Letter from Washington Post Executive Editor Sally Buzbee about The Post’s Jan. 6 investigation


The insurrection that took place on Jan. 6 at the United States Capitol was one of the most consequential moments in American history. The events of that day led to an expansive federal investigation that has already resulted in 650 arrests and triggered an ongoing congressional inquiry.

Yet nearly 10 months after the attack, key questions remain: What did law enforcement officials know in advance? How did President Donald Trump respond to the deadly clash that day? What has been the fallout for Americans’ faith in their elections?

Throughout much of this year, a team of 75 Washington Post journalists has been working to produce a definitive account of Jan. 6 — its causes, its costs and its aftermath. The result of that investigation, a three-part series being published today, makes clear that the violence that day was neither a spontaneous act nor an isolated event.
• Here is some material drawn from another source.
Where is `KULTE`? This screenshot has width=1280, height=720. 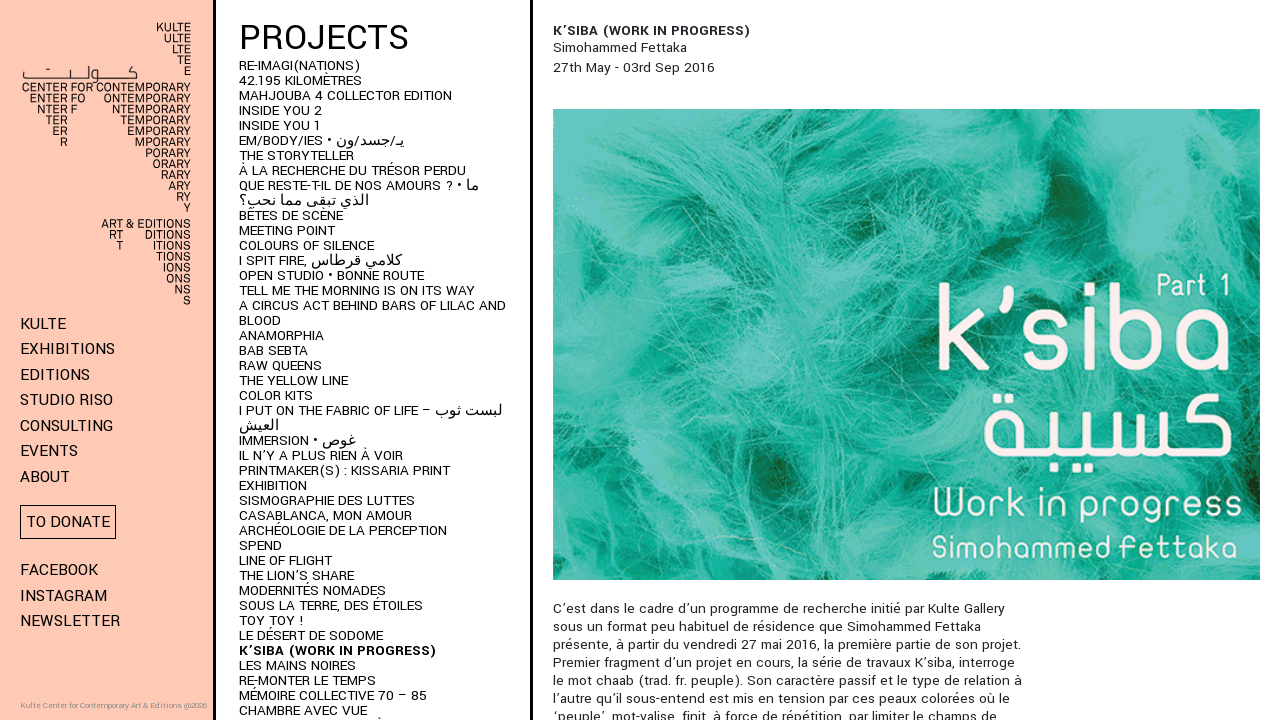 KULTE is located at coordinates (43, 324).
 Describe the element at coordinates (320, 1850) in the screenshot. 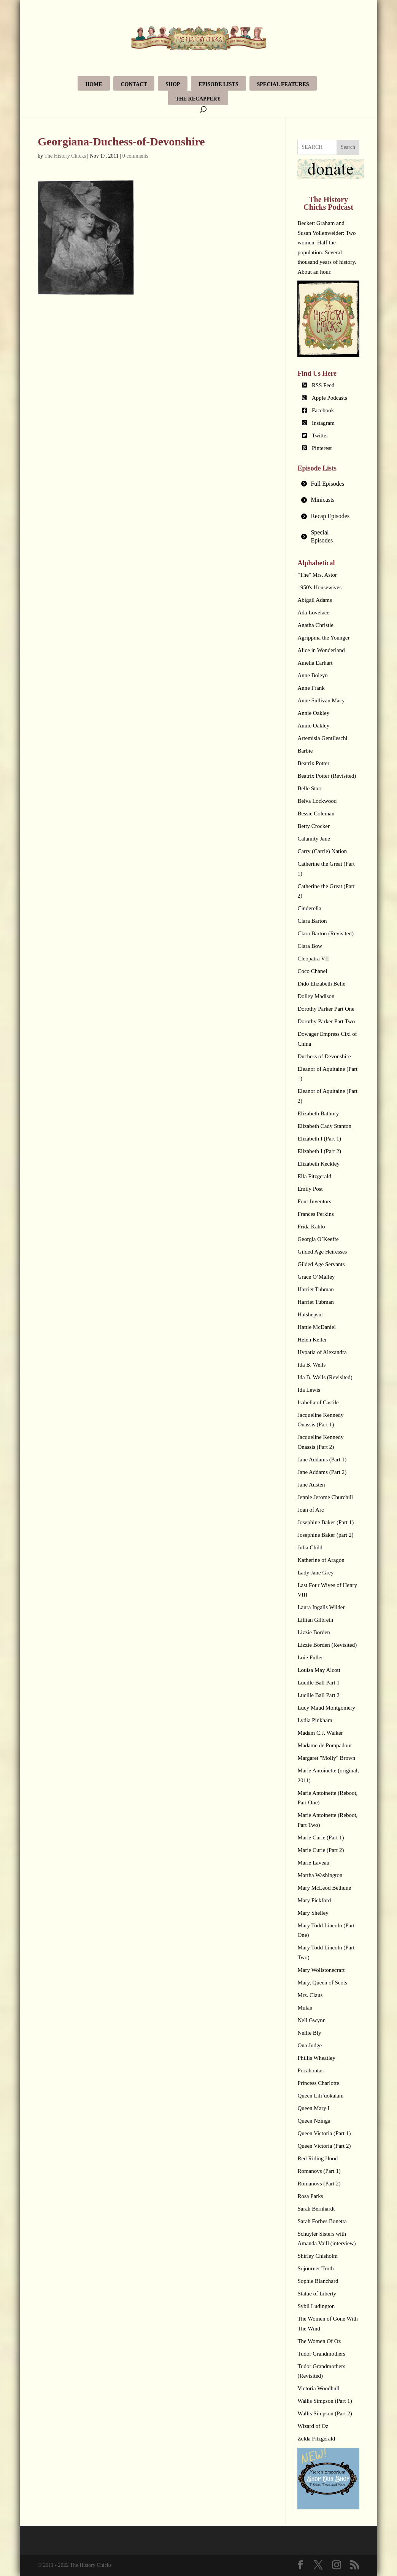 I see `Marie Curie (Part 2)` at that location.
“The Attack: Before, During and After” lays out in striking detail the red flags that went unheeded in advance of Jan. 6, the consequences of Trump’s inaction as his supporters laid siege to the Capitol and the continuing threats to American democracy. It provides intimate accounts of why rioters joined the siege, the unsettling threats faced by local election officials around the country, and the pain and trauma that Capitol Police officers still suffer.
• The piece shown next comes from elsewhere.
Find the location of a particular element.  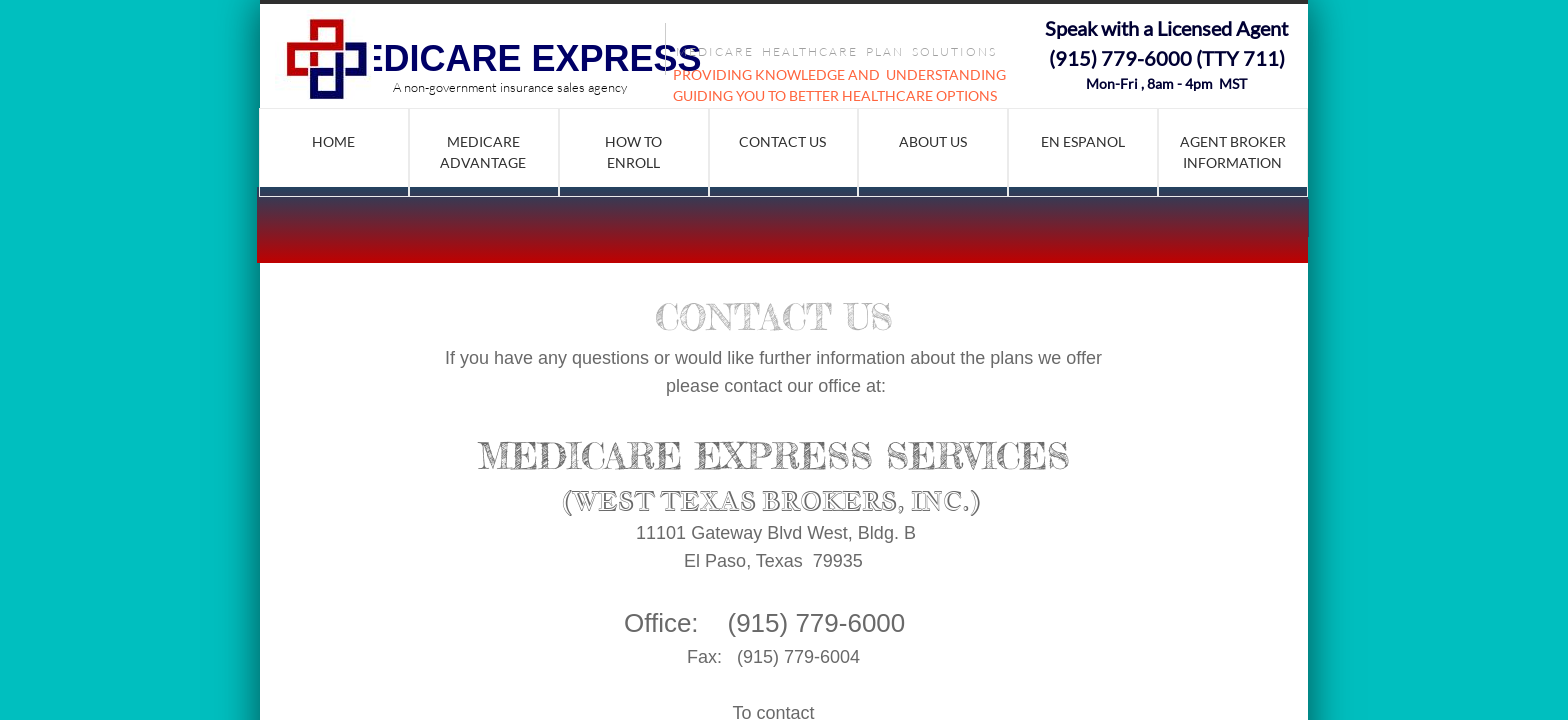 Home is located at coordinates (333, 141).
The Post began this project in late spring, after efforts in Congress to create a bipartisan panel to examine the Jan. 6 attack collapsed. We launched more than 25 reporters from across the newsroom to examine different aspects of what led to the Capitol siege and its implications. Our photo, video, audio and design teams spent months mapping out a gripping presentation for the project.

The series’s findings are based on interviews with more than 230 people and thousands of pages of court documents and internal law enforcement reports, along with hundreds of videos, photographs and audio recordings.

The Post is proud to publish this revelatory project examining the Capitol attack and what it means for the future of our nation.